Unrest has been reported in other cities, but the internet has been turned off since Wednesday, making it difficult to determine the extent of the violence.
In Aktau, a city on the Caspian Sea in western Kazakhstan, about 500 protesters gathered peacefully in front of a government building on Friday to ask for Tokayev’s resignation, a witness told the Reuters news agency.
The protesters in Almaty apparently come mainly from the city’s poor suburbs or surrounding towns and villages. The violence came as a shock to urban Kazakhs, who are used to comparing their country favorably with more oppressive and fickle former Soviet Central Asian neighbors.

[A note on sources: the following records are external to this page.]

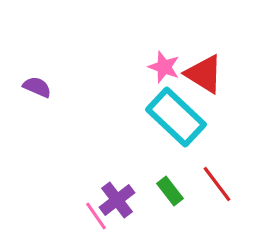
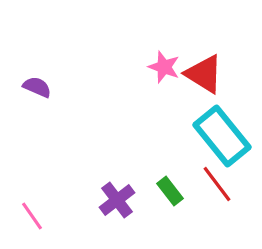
cyan rectangle: moved 46 px right, 19 px down; rotated 8 degrees clockwise
pink line: moved 64 px left
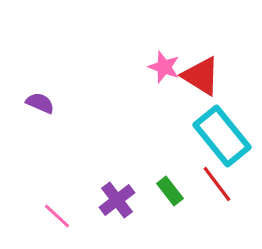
red triangle: moved 3 px left, 2 px down
purple semicircle: moved 3 px right, 16 px down
pink line: moved 25 px right; rotated 12 degrees counterclockwise
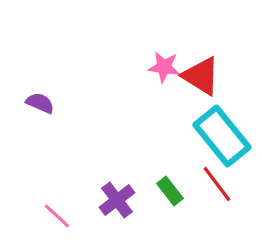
pink star: rotated 12 degrees counterclockwise
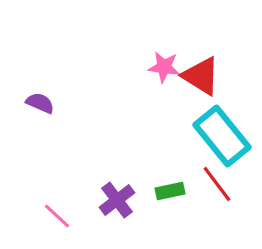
green rectangle: rotated 64 degrees counterclockwise
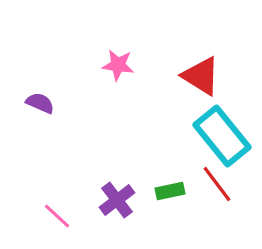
pink star: moved 46 px left, 2 px up
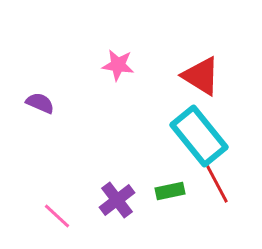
cyan rectangle: moved 23 px left
red line: rotated 9 degrees clockwise
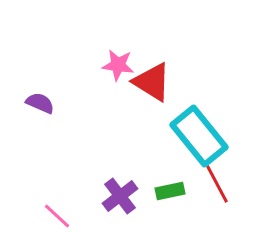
red triangle: moved 49 px left, 6 px down
purple cross: moved 3 px right, 4 px up
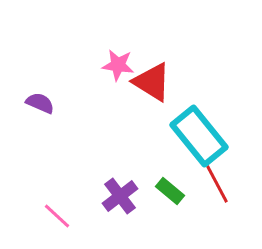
green rectangle: rotated 52 degrees clockwise
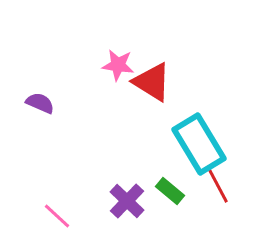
cyan rectangle: moved 8 px down; rotated 8 degrees clockwise
purple cross: moved 7 px right, 5 px down; rotated 9 degrees counterclockwise
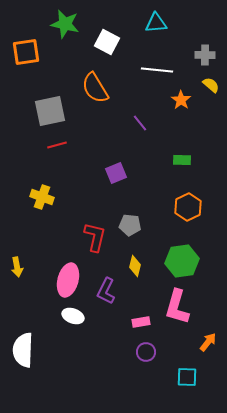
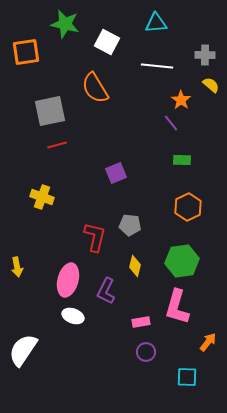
white line: moved 4 px up
purple line: moved 31 px right
white semicircle: rotated 32 degrees clockwise
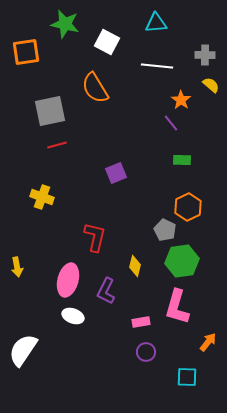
gray pentagon: moved 35 px right, 5 px down; rotated 20 degrees clockwise
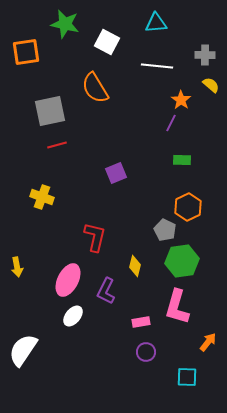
purple line: rotated 66 degrees clockwise
pink ellipse: rotated 12 degrees clockwise
white ellipse: rotated 70 degrees counterclockwise
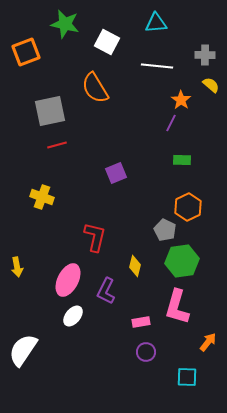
orange square: rotated 12 degrees counterclockwise
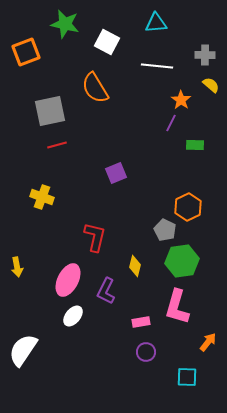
green rectangle: moved 13 px right, 15 px up
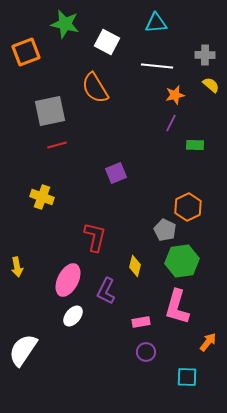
orange star: moved 6 px left, 5 px up; rotated 24 degrees clockwise
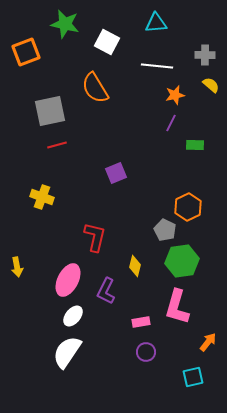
white semicircle: moved 44 px right, 2 px down
cyan square: moved 6 px right; rotated 15 degrees counterclockwise
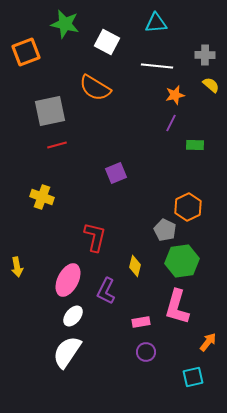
orange semicircle: rotated 28 degrees counterclockwise
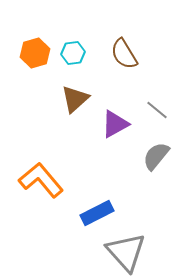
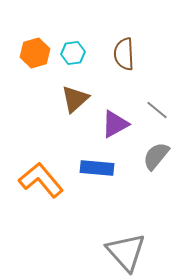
brown semicircle: rotated 28 degrees clockwise
blue rectangle: moved 45 px up; rotated 32 degrees clockwise
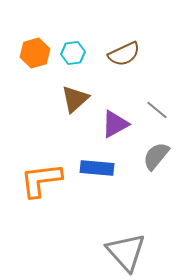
brown semicircle: rotated 112 degrees counterclockwise
orange L-shape: rotated 57 degrees counterclockwise
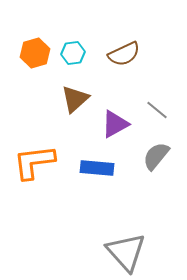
orange L-shape: moved 7 px left, 18 px up
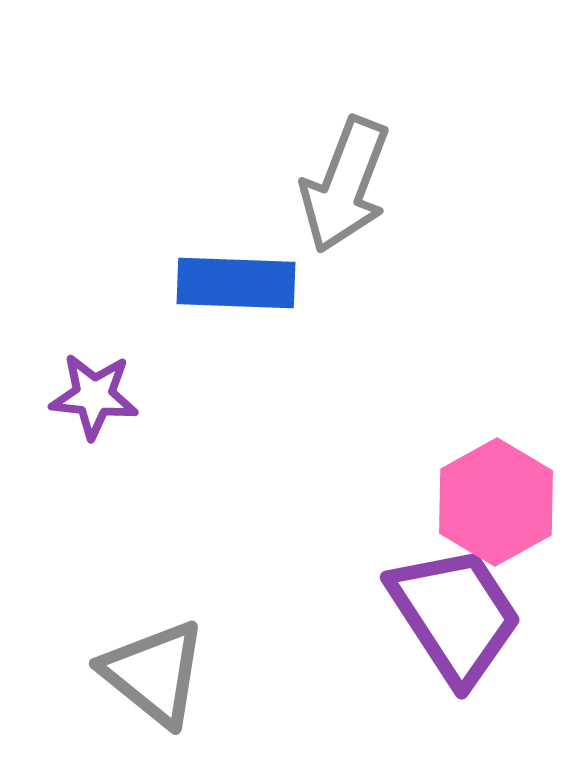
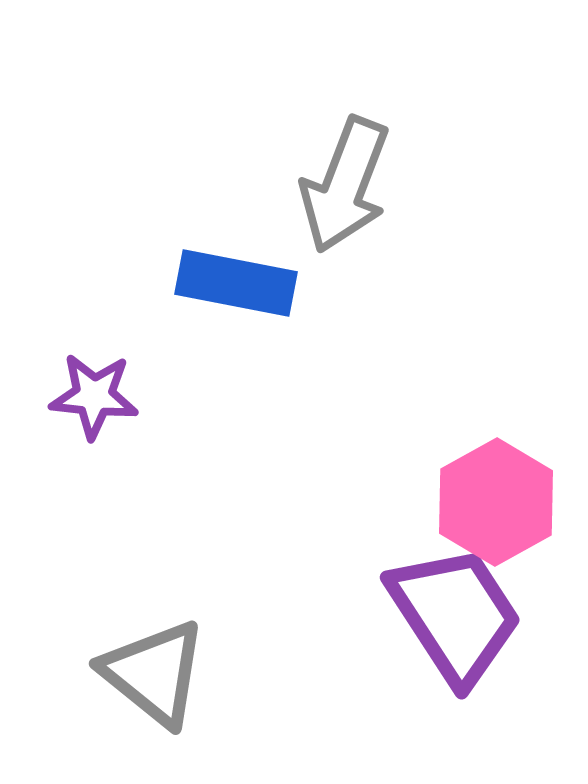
blue rectangle: rotated 9 degrees clockwise
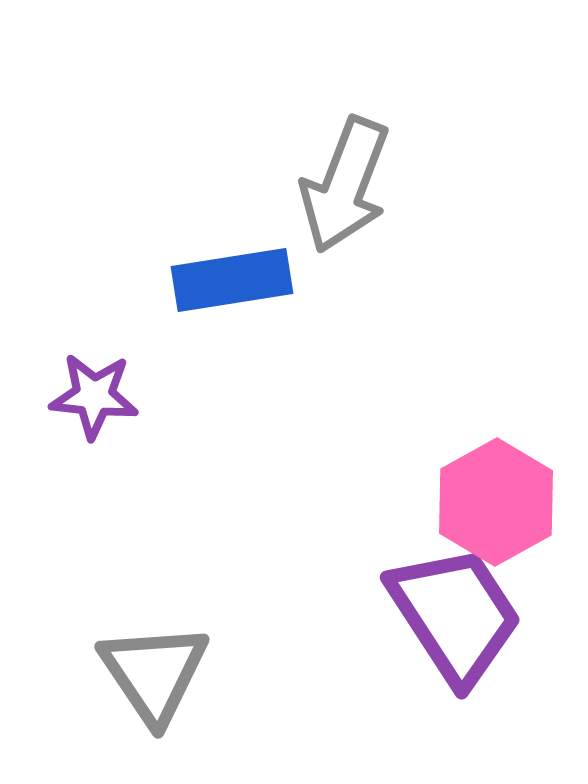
blue rectangle: moved 4 px left, 3 px up; rotated 20 degrees counterclockwise
gray triangle: rotated 17 degrees clockwise
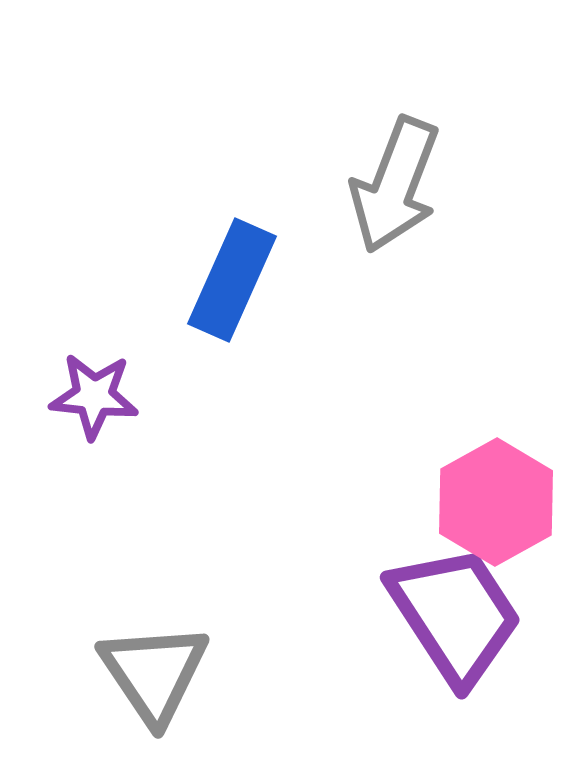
gray arrow: moved 50 px right
blue rectangle: rotated 57 degrees counterclockwise
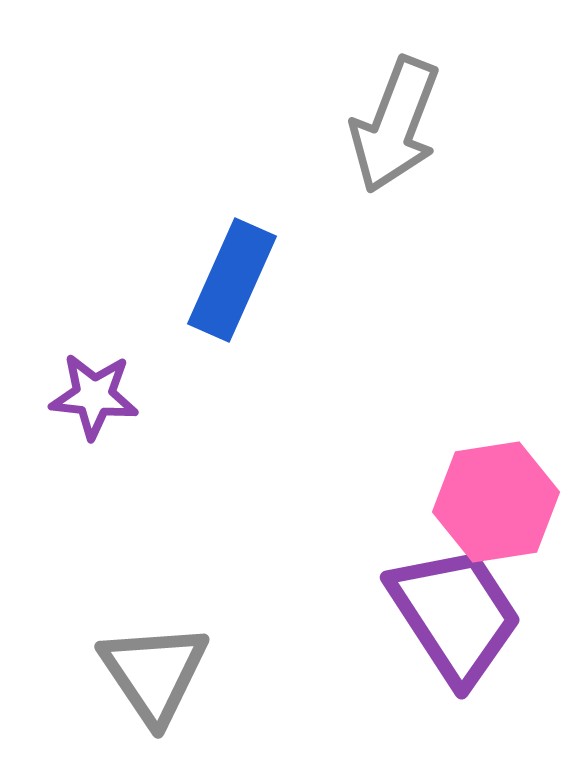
gray arrow: moved 60 px up
pink hexagon: rotated 20 degrees clockwise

“At night when we hear explosions, I’m scared,” a woman named Kuralai told Reuters. “It hurts to know that young people are dying. It is clearly planned… probably our government has relaxed a bit. ”
In a state where little political opposition is tolerated, no high-profile leaders of the protest movement have emerged to issue any formal demands.
The Interior Ministry said 26 “armed criminals” were “liquidated“, While 18 police and national guard members were killed. It appears that these figures have not been updated since Thursday. State TV has reported more than 3,800 arrests.